The Right Bear's Arms BBW Paranormal Bear Shifter Romance(12)
“Good lord, Kathleen Marie, what are you doing in my kitchen then? Go get him!” Gran got up and started clearing the table, muttering something about youth being wasted on the young.
“But—Gran, if he’s an alpha, you know what means. Babies every year until I’m worn out and done for. I don’t want to be a second-class citizen again. There’s too much I want to do with my life!” Tears stung her eyes and she opened them wide to keep the tears from falling.
Gran shut off the water and turned around, leaning against the sink. “Katie, I have done my best to stay quiet about how my daughter raised you, out of respect for her and your dad, wherever he is. I can’t do it anymore.”
“What do you mean?”
“I never should have let her go off to live in that little backwater, backwards shithole of a town, is what I mean.”
Katie’s eyes widened. Gran never said anything stronger than “damn.”
“I’m sorry,” Gran said. “I love Sarah, but she made a lot of bad choices, and dragged you right along with them.” She came over and sat down. “Remember when you were little, you used to ask me about your granddad?”
Katie nodded. “Mom yelled at me once about it, she said you didn’t want to talk about him.” She’d stopped asking, but had always wondered. There was just one thing she knew, that her mom had told her “All she said was that he was an alpha.”
“They didn’t get along so well, Sarah and Henry. Made the same stubborn stock, I suppose.” Gran sighed. “Your mom thought I didn’t want to talk about him because I was angry, but she was wrong. I didn’t talk about him because it hurt too much. I shouldn’t have done that.”
“I’m sorry, you don’t have to say anything if you don’t want to.” Katie reached out and covered Gran’s hands with hers.
“No, I do. You need to know the truth.” Gran turned her hands over and clasped Katie’s. “Your granddad was an alpha bear, and I was his mate, you know that much. Your mom never understood what it really meant, though. We were a fated match, do you know what that means?”
“Yes.”
“I don’t think you do,” Gran said. “We were a part of each other, right from the start. I wasn’t a full shifter then, Katie. I was kinfolk, just like you and your mom.”
“But I thought—but you’re—”
“I am now. Henry loved the bear part of him, of his life, and it like to broke his heart that I couldn’t share it with him. So when he asked if I wanted to join him, I said yes.
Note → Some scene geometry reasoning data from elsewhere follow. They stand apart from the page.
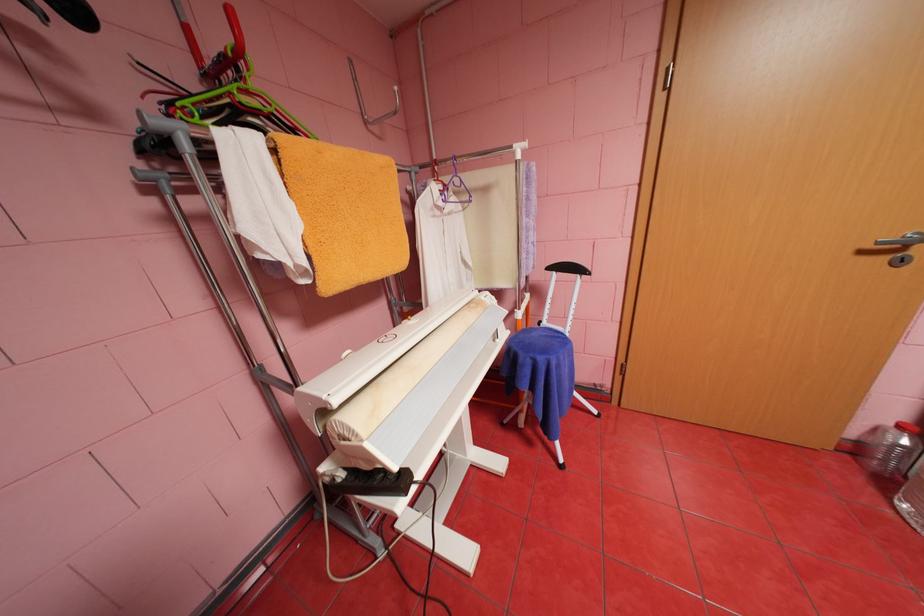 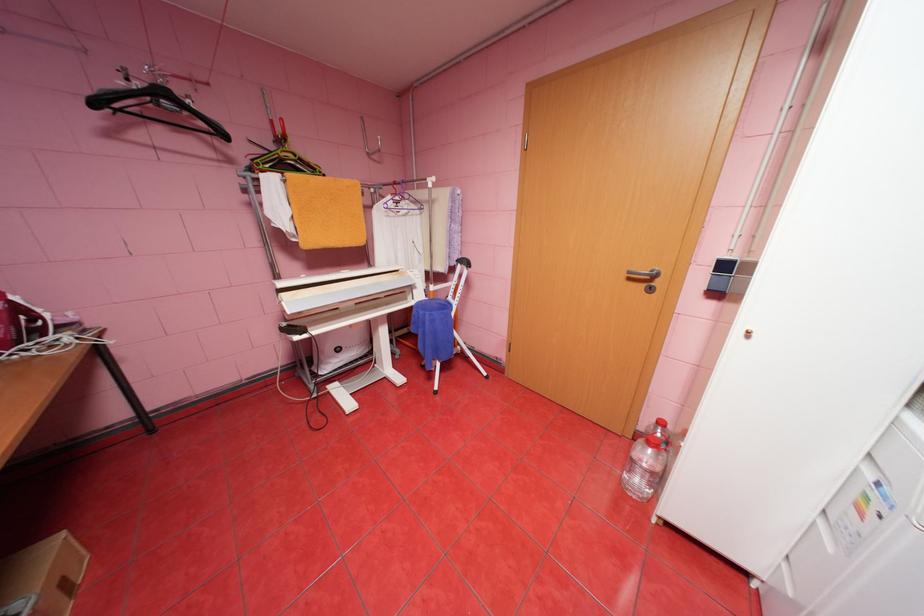 In the second image, find the point that corresponds to (x=893, y=257) in the first image.

(650, 285) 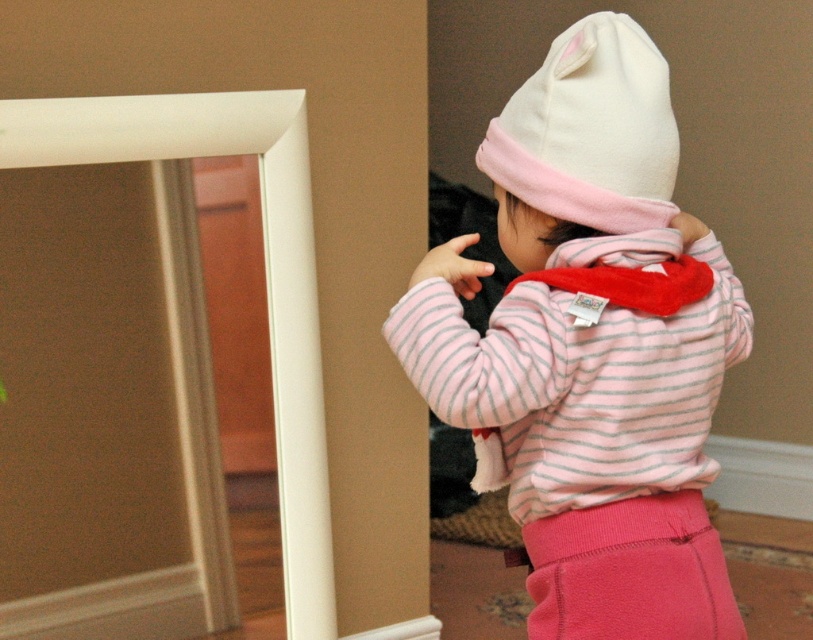 From the picture: You are a photographer in the room and want to take a photo of the child and the two fleece hats. Since the white fleece hat at upper right and the pink fleece hat at upper right are both in the scene, which one would appear closer to the camera in the photo?

The pink fleece hat at upper right would appear closer to the camera because the white fleece hat at upper right is behind it.

You are a photographer trying to capture the child in the scene. Since the white fleece hat at upper right and the pink fleece pants at lower right are both in view, which one is closer to the camera?

The white fleece hat at upper right is closer to the camera because it is in front of the pink fleece pants at lower right. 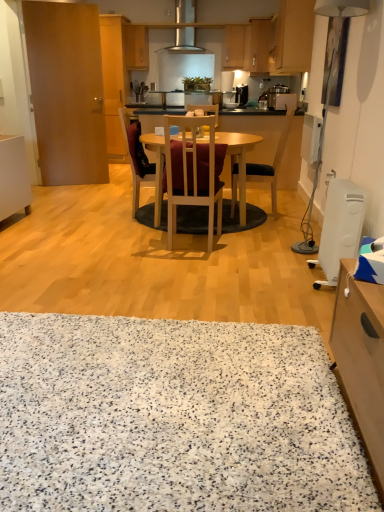 At what (x,y) coordinates should I click in order to perform the action: click on vacant space situated on the left part of white plastic lamp at right. Please return your answer as a coordinate pair (x, y). Looking at the image, I should click on (277, 250). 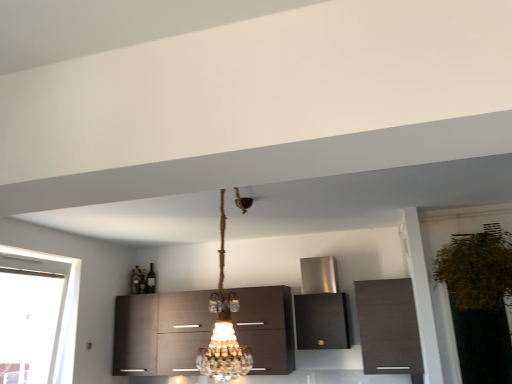 Question: Is green leafy plant at right at the left side of matte brown cabinet at upper right, the first cabinetry positioned from the right?

Choices:
 (A) yes
 (B) no

Answer: (B)

Question: Considering the relative sizes of green leafy plant at right and matte brown cabinet at upper right, which appears as the third cabinetry when viewed from the left, in the image provided, is green leafy plant at right smaller than matte brown cabinet at upper right, which appears as the third cabinetry when viewed from the left,?

Choices:
 (A) no
 (B) yes

Answer: (A)

Question: Is the position of green leafy plant at right less distant than that of matte brown cabinet at upper right, which appears as the third cabinetry when viewed from the left?

Choices:
 (A) yes
 (B) no

Answer: (A)

Question: Could you tell me if green leafy plant at right is facing matte brown cabinet at upper right, the first cabinetry positioned from the right?

Choices:
 (A) no
 (B) yes

Answer: (A)

Question: From a real-world perspective, does green leafy plant at right stand above matte brown cabinet at upper right, the first cabinetry positioned from the right?

Choices:
 (A) no
 (B) yes

Answer: (B)

Question: Do you think green leafy plant at right is within matte brown cabinet at upper right, which appears as the third cabinetry when viewed from the left, or outside of it?

Choices:
 (A) outside
 (B) inside

Answer: (A)

Question: Considering the positions of green leafy plant at right and matte brown cabinet at upper right, which appears as the third cabinetry when viewed from the left, in the image, is green leafy plant at right wider or thinner than matte brown cabinet at upper right, which appears as the third cabinetry when viewed from the left,?

Choices:
 (A) thin
 (B) wide

Answer: (B)

Question: Does point (466, 266) appear closer or farther from the camera than point (394, 296)?

Choices:
 (A) farther
 (B) closer

Answer: (B)

Question: From the image's perspective, relative to matte brown cabinet at upper right, the first cabinetry positioned from the right, is green leafy plant at right above or below?

Choices:
 (A) above
 (B) below

Answer: (A)

Question: Is crystal glass chandelier at center wider or thinner than stainless steel range hood at center, the 2th cabinetry positioned from the right?

Choices:
 (A) wide
 (B) thin

Answer: (A)

Question: Is crystal glass chandelier at center inside the boundaries of stainless steel range hood at center, the 2th cabinetry positioned from the right, or outside?

Choices:
 (A) outside
 (B) inside

Answer: (A)

Question: In terms of height, does crystal glass chandelier at center look taller or shorter compared to stainless steel range hood at center, the 2th cabinetry positioned from the right?

Choices:
 (A) short
 (B) tall

Answer: (B)

Question: From the image's perspective, is crystal glass chandelier at center above or below stainless steel range hood at center, the 2th cabinetry positioned from the right?

Choices:
 (A) below
 (B) above

Answer: (B)

Question: Looking at their shapes, would you say clear glass window at left is wider or thinner than crystal glass chandelier at center?

Choices:
 (A) thin
 (B) wide

Answer: (A)

Question: Would you say clear glass window at left is to the left or to the right of crystal glass chandelier at center in the picture?

Choices:
 (A) left
 (B) right

Answer: (A) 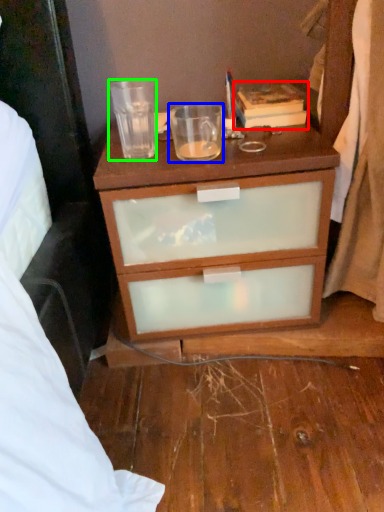 Question: Based on their relative distances, which object is nearer to book (highlighted by a red box)? Choose from coffee cup (highlighted by a blue box) and coffee cup (highlighted by a green box).

Choices:
 (A) coffee cup
 (B) coffee cup

Answer: (A) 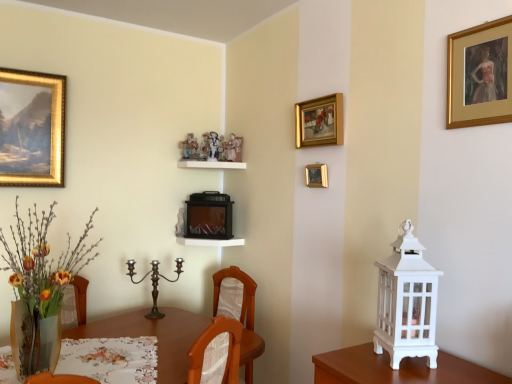 How much space does polished bronze candle holder at center, marked as the second candle holder in a right-to-left arrangement, occupy horizontally?

polished bronze candle holder at center, marked as the second candle holder in a right-to-left arrangement, is 4.71 inches in width.

Measure the distance between point (304, 118) and camera.

Point (304, 118) is 7.25 feet away from camera.

The height and width of the screenshot is (384, 512). What do you see at coordinates (211, 164) in the screenshot?
I see `white glossy shelf at upper center, marked as the 2th shelf in a bottom-to-top arrangement` at bounding box center [211, 164].

Measure the distance between white painted wood lantern at right, which is the 1th candle holder from front to back, and camera.

1.33 meters.

The image size is (512, 384). What are the coordinates of `gold/golden frame at upper right, acting as the third picture frame starting from the back` in the screenshot? It's located at (480, 75).

Is white painted wood lantern at right, which is the 1th candle holder from front to back, wider than gold metallic picture frame at upper center, which is counted as the first picture frame, starting from the left?

Yes, white painted wood lantern at right, which is the 1th candle holder from front to back, is wider than gold metallic picture frame at upper center, which is counted as the first picture frame, starting from the left.

From the picture: From a real-world perspective, who is located higher, white painted wood lantern at right, which is counted as the first candle holder, starting from the right, or gold metallic picture frame at upper center, which is counted as the first picture frame, starting from the left?

gold metallic picture frame at upper center, which is counted as the first picture frame, starting from the left, from a real-world perspective.

Is point (403, 340) less distant than point (317, 172)?

Yes, it is in front of point (317, 172).

Does white painted wood lantern at right, the second candle holder from the back, have a larger size compared to gold metallic picture frame at upper center, the 3th picture frame when ordered from front to back?

Yes, white painted wood lantern at right, the second candle holder from the back, is bigger than gold metallic picture frame at upper center, the 3th picture frame when ordered from front to back.

Relative to gold metallic picture frame at upper center, which is counted as the 3th picture frame, starting from the right, is white glossy shelf at center, arranged as the first shelf when ordered from the bottom, in front or behind?

white glossy shelf at center, arranged as the first shelf when ordered from the bottom, is positioned farther from the viewer than gold metallic picture frame at upper center, which is counted as the 3th picture frame, starting from the right.

Is white glossy shelf at center, arranged as the first shelf when ordered from the bottom, spatially inside gold metallic picture frame at upper center, which is counted as the first picture frame, starting from the left, or outside of it?

Answer: white glossy shelf at center, arranged as the first shelf when ordered from the bottom, exists outside the volume of gold metallic picture frame at upper center, which is counted as the first picture frame, starting from the left.

Which is farther, (229, 244) or (314, 179)?

The point (229, 244) is farther from the camera.

Is gold-framed painting at upper center, which is the second picture frame from back to front, positioned with its back to gold/golden frame at upper right, which is the 1th picture frame from front to back?

No, gold-framed painting at upper center, which is the second picture frame from back to front, is not facing the opposite direction of gold/golden frame at upper right, which is the 1th picture frame from front to back.

From a real-world perspective, is gold-framed painting at upper center, placed as the 2th picture frame when sorted from front to back, positioned above or below gold/golden frame at upper right, the 1th picture frame when ordered from right to left?

In terms of real-world spatial position, gold-framed painting at upper center, placed as the 2th picture frame when sorted from front to back, is below gold/golden frame at upper right, the 1th picture frame when ordered from right to left.

Based on their positions, is gold-framed painting at upper center, placed as the 2th picture frame when sorted from front to back, located to the left or right of gold/golden frame at upper right, acting as the third picture frame starting from the back?

From the image, it's evident that gold-framed painting at upper center, placed as the 2th picture frame when sorted from front to back, is to the left of gold/golden frame at upper right, acting as the third picture frame starting from the back.

Is gold-framed painting at upper center, placed as the 2th picture frame when sorted from front to back, far away from gold/golden frame at upper right, the 1th picture frame when ordered from right to left?

That's not correct — gold-framed painting at upper center, placed as the 2th picture frame when sorted from front to back, is a little close to gold/golden frame at upper right, the 1th picture frame when ordered from right to left.

Which object is closer to the camera, floral lace tablecloth at lower left or brown wooden table at center?

brown wooden table at center is closer to the camera.

The height and width of the screenshot is (384, 512). Find the location of `tablecloth below the brown wooden table at center (from the image's perspective)`. tablecloth below the brown wooden table at center (from the image's perspective) is located at coordinates (110, 359).

Is floral lace tablecloth at lower left aimed at brown wooden table at center?

No, floral lace tablecloth at lower left is not turned towards brown wooden table at center.

From the picture: Would you say floral lace tablecloth at lower left is a long distance from brown wooden table at center?

No.

Visually, is translucent glass vase at lower left positioned to the left or to the right of white painted wood lantern at right, which is counted as the first candle holder, starting from the right?

Clearly, translucent glass vase at lower left is on the left of white painted wood lantern at right, which is counted as the first candle holder, starting from the right, in the image.

Is point (48, 358) less distant than point (380, 280)?

No, it is not.

Looking at this image, considering the sizes of translucent glass vase at lower left and white painted wood lantern at right, which is the 1th candle holder from front to back, in the image, is translucent glass vase at lower left taller or shorter than white painted wood lantern at right, which is the 1th candle holder from front to back,?

In the image, translucent glass vase at lower left appears to be taller than white painted wood lantern at right, which is the 1th candle holder from front to back.

Is translucent glass vase at lower left at the back of gold-framed painting at upper center, the second picture frame positioned from the left?

No.

Would you say gold-framed painting at upper center, placed as the 2th picture frame when sorted from front to back, is to the left or to the right of translucent glass vase at lower left in the picture?

gold-framed painting at upper center, placed as the 2th picture frame when sorted from front to back, is to the right of translucent glass vase at lower left.

Looking at this image, which of these two, gold-framed painting at upper center, placed as the 2th picture frame when sorted from front to back, or translucent glass vase at lower left, stands shorter?

gold-framed painting at upper center, placed as the 2th picture frame when sorted from front to back, is shorter.

Can we say gold-framed painting at upper center, the second picture frame positioned from the left, lies outside translucent glass vase at lower left?

Yes, gold-framed painting at upper center, the second picture frame positioned from the left, is located beyond the bounds of translucent glass vase at lower left.

Looking at the image, does white glossy shelf at upper center, marked as the 2th shelf in a bottom-to-top arrangement, seem bigger or smaller compared to polished bronze candle holder at center, marked as the second candle holder in a right-to-left arrangement?

In the image, white glossy shelf at upper center, marked as the 2th shelf in a bottom-to-top arrangement, appears to be smaller than polished bronze candle holder at center, marked as the second candle holder in a right-to-left arrangement.

How different are the orientations of white glossy shelf at upper center, which appears as the first shelf when viewed from the top, and polished bronze candle holder at center, which appears as the 1th candle holder when viewed from the left, in degrees?

There is a 80.4-degree angle between the facing directions of white glossy shelf at upper center, which appears as the first shelf when viewed from the top, and polished bronze candle holder at center, which appears as the 1th candle holder when viewed from the left.

Which point is more forward, (224,166) or (153,261)?

The point (224,166) is in front.

Is white glossy shelf at upper center, marked as the 2th shelf in a bottom-to-top arrangement, oriented towards polished bronze candle holder at center, arranged as the 2th candle holder when viewed from the front?

No, white glossy shelf at upper center, marked as the 2th shelf in a bottom-to-top arrangement, is not turned towards polished bronze candle holder at center, arranged as the 2th candle holder when viewed from the front.

Starting from the white painted wood lantern at right, which is counted as the first candle holder, starting from the right, which picture frame is the 2nd one to the left? Please provide its 2D coordinates.

[(316, 175)]

Find the location of a particular element. Image resolution: width=512 pixels, height=384 pixels. the 1st picture frame to the right when counting from the white glossy shelf at center, arranged as the first shelf when ordered from the bottom is located at coordinates (316, 175).

Estimate the real-world distances between objects in this image. Which object is further from gold metallic picture frame at upper center, arranged as the first picture frame when viewed from the back, gold-framed painting at upper center, which is the second picture frame from back to front, or floral lace tablecloth at lower left?

floral lace tablecloth at lower left lies further to gold metallic picture frame at upper center, arranged as the first picture frame when viewed from the back, than the other object.

Looking at the image, which one is located closer to white painted wood lantern at right, which is the 1th candle holder from front to back, floral lace tablecloth at lower left or gold metallic picture frame at upper center, which is counted as the 3th picture frame, starting from the right?

Based on the image, gold metallic picture frame at upper center, which is counted as the 3th picture frame, starting from the right, appears to be nearer to white painted wood lantern at right, which is the 1th candle holder from front to back.

From the picture: Considering their positions, is gold/golden frame at upper right, the 1th picture frame when ordered from right to left, positioned further to white glossy shelf at upper center, marked as the 2th shelf in a bottom-to-top arrangement, than white painted wood lantern at right, which is counted as the second candle holder, starting from the left?

Among the two, white painted wood lantern at right, which is counted as the second candle holder, starting from the left, is located further to white glossy shelf at upper center, marked as the 2th shelf in a bottom-to-top arrangement.

Based on their spatial positions, is floral lace tablecloth at lower left or white glossy shelf at center, arranged as the first shelf when ordered from the bottom, closer to gold metallic picture frame at upper center, the 3th picture frame when ordered from front to back?

white glossy shelf at center, arranged as the first shelf when ordered from the bottom, lies closer to gold metallic picture frame at upper center, the 3th picture frame when ordered from front to back, than the other object.

Consider the image. Considering their positions, is gold-framed painting at upper center, which is the second picture frame from back to front, positioned further to gold/golden frame at upper right, which is the 1th picture frame from front to back, than white glossy shelf at center, the second shelf viewed from the top?

Among the two, white glossy shelf at center, the second shelf viewed from the top, is located further to gold/golden frame at upper right, which is the 1th picture frame from front to back.

From the image, which object appears to be farther from polished bronze candle holder at center, positioned as the 1th candle holder in back-to-front order, gold-framed painting at upper center, placed as the 2th picture frame when sorted from front to back, or gold/golden frame at upper right, the 1th picture frame when ordered from right to left?

gold/golden frame at upper right, the 1th picture frame when ordered from right to left, lies further to polished bronze candle holder at center, positioned as the 1th candle holder in back-to-front order, than the other object.

When comparing their distances from white glossy shelf at center, the second shelf viewed from the top, does white glossy shelf at upper center, marked as the 2th shelf in a bottom-to-top arrangement, or gold-framed painting at upper center, which is the second picture frame from back to front, seem further?

gold-framed painting at upper center, which is the second picture frame from back to front, is further to white glossy shelf at center, the second shelf viewed from the top.

Consider the image. Estimate the real-world distances between objects in this image. Which object is closer to white painted wood lantern at right, which is the 1th candle holder from front to back, gold/golden frame at upper right, the 1th picture frame when ordered from right to left, or gold-framed painting at upper center, placed as the 2th picture frame when sorted from front to back?

gold/golden frame at upper right, the 1th picture frame when ordered from right to left, is positioned closer to the anchor white painted wood lantern at right, which is the 1th candle holder from front to back.

At what (x,y) coordinates should I click in order to perform the action: click on candle holder positioned between white painted wood lantern at right, which is counted as the first candle holder, starting from the right, and white glossy shelf at upper center, marked as the 2th shelf in a bottom-to-top arrangement, from near to far. Please return your answer as a coordinate pair (x, y). Looking at the image, I should click on (154, 283).

Where is `candle holder between floral lace tablecloth at lower left and white glossy shelf at center, arranged as the first shelf when ordered from the bottom, from front to back`? The image size is (512, 384). candle holder between floral lace tablecloth at lower left and white glossy shelf at center, arranged as the first shelf when ordered from the bottom, from front to back is located at coordinates (154, 283).

Find the location of `table located between translucent glass vase at lower left and gold metallic picture frame at upper center, which is counted as the first picture frame, starting from the left, in the left-right direction`. table located between translucent glass vase at lower left and gold metallic picture frame at upper center, which is counted as the first picture frame, starting from the left, in the left-right direction is located at coordinates (153, 335).

Locate an element on the screen. This screenshot has height=384, width=512. shelf between floral lace tablecloth at lower left and white glossy shelf at center, the second shelf viewed from the top, from front to back is located at coordinates (211, 164). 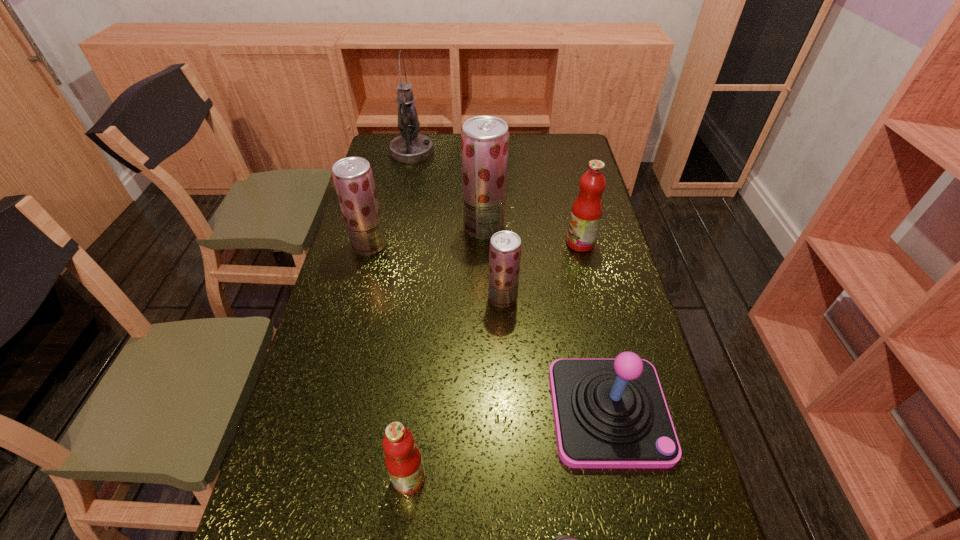 Where is `oil lamp`? This screenshot has width=960, height=540. oil lamp is located at coordinates (410, 147).

You are a GUI agent. You are given a task and a screenshot of the screen. Output one action in this format:
    pyautogui.click(x=<x>, y=<y>)
    Task: Click on the tallest fruit juice
    
    Given the screenshot: What is the action you would take?
    pyautogui.click(x=484, y=139)

Where is `the second smallest strawberry fruit juice`? the second smallest strawberry fruit juice is located at coordinates (353, 178).

Locate an element on the screen. The width and height of the screenshot is (960, 540). the leftmost strawberry fruit juice is located at coordinates (353, 178).

The height and width of the screenshot is (540, 960). I want to click on the farther pink fruit juice, so click(587, 209).

Find the location of `the rightmost fruit juice`. the rightmost fruit juice is located at coordinates (587, 209).

Where is `the second nearest fruit juice`? the second nearest fruit juice is located at coordinates (505, 247).

Find the location of `the fifth farthest object`. the fifth farthest object is located at coordinates (505, 247).

The width and height of the screenshot is (960, 540). What are the coordinates of `the left pink fruit juice` in the screenshot? It's located at (403, 459).

You are a GUI agent. You are given a task and a screenshot of the screen. Output one action in this format:
    pyautogui.click(x=<x>, y=<y>)
    Task: Click on the nearest fruit juice
    The image size is (960, 540).
    Given the screenshot: What is the action you would take?
    403,459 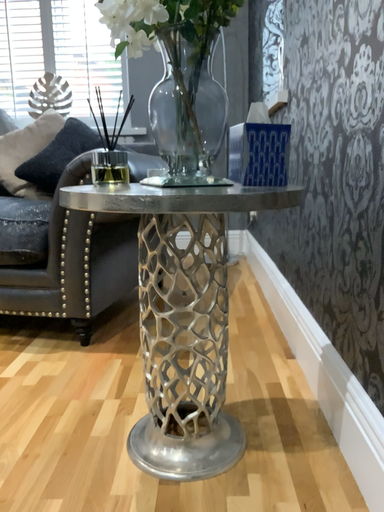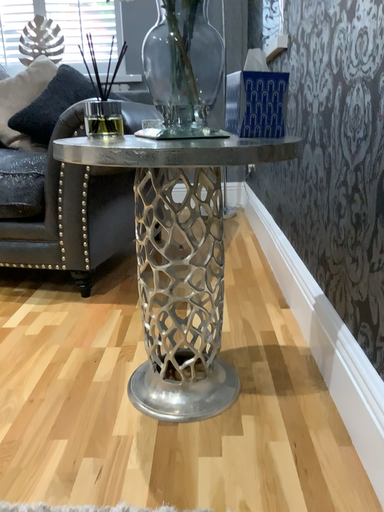 Question: How did the camera likely rotate when shooting the video?

Choices:
 (A) rotated downward
 (B) rotated upward

Answer: (A)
Never looked back, never regretted it, but I think it made Sarah feel shut out. That much, I do regret.
“Thing is, Katie, he didn’t turn me because he thought I was something less than he was. I know that’s what your mom thought, and I know that’s what that trashy den full of scavengers in Boone think too.” Gran squeezed her hands then let go. “I should never have let you grow up thinking that. I should have interfered. I’m sorry.”
Katie tried to wrap her brain around everything she’d heard. “I don’t understand.”
“You and your mom both oughta be treated like princesses. That’s how it’s supposed to be. Deep down your mom knows that. I suppose that’s why she figured getting you mated off to an alpha—since she couldn’t do it herself—was the best way to manage that. But she picked the worst town in Colorado to try it.” Gran’s lip curled up.
“Jake thinks—” Katie swallowed and stared at her hands. “That’s his name, Jake. He thinks we’re destined to be mates.”
“What do you think?” Gran asked.
“I don’t know! What does it mean, if we are?”
“I loved your granddad more than anything in the world. There wasn’t anything I wouldn’t have done for him, and I know he felt the same about me. You’ll know. There’ll be a voice inside of you that says, ‘Him. That one.’ Some of the stories say you’re two halves of the same soul, maybe that’s true. I just know it’s as deep a love as there is, and nothing can stop it.” Gran stopped, her eyes overbright before she looked away. She cleared her throat and shook off Katie’s concerned hand. “If this Jake is meant to be with you, then you’ll work it out. Whatever you want to do with your life, that’s what he’ll want, traditions be damned.”
Katie couldn’t help but smile a little at Gran’s boundless optimism, but was she right?
***
It was like he’d been living in a dim twilight and someone reached inside and switched on a light.
Everything in Jake’s world was bigger, brighter than it had been before. His senses, already keen, were so amped up he thought he was going mad at first. He had a faint awareness of all of the shifters and kinfolk in his vicinity, like fireflies in his consciousness. And if he tried, really focused, he could tell what direction Katie had taken: west. And a far distance, given how weak his perception of her was.
Still, it was enough to start.
Rafe knew that Jake’s family sent him money sometime for rent, but Jake hadn’t told him everything. There was a bank account in his name and his parents had been depositing money in it regularly. Jake had refused to touch it except in the direst of emergencies. This counted, as far as he was concerned. Besides, he hadn’t taken the money then because he knew he’d disappointed them. Now—well. Now he was what they’d wanted, and he was going after his mate.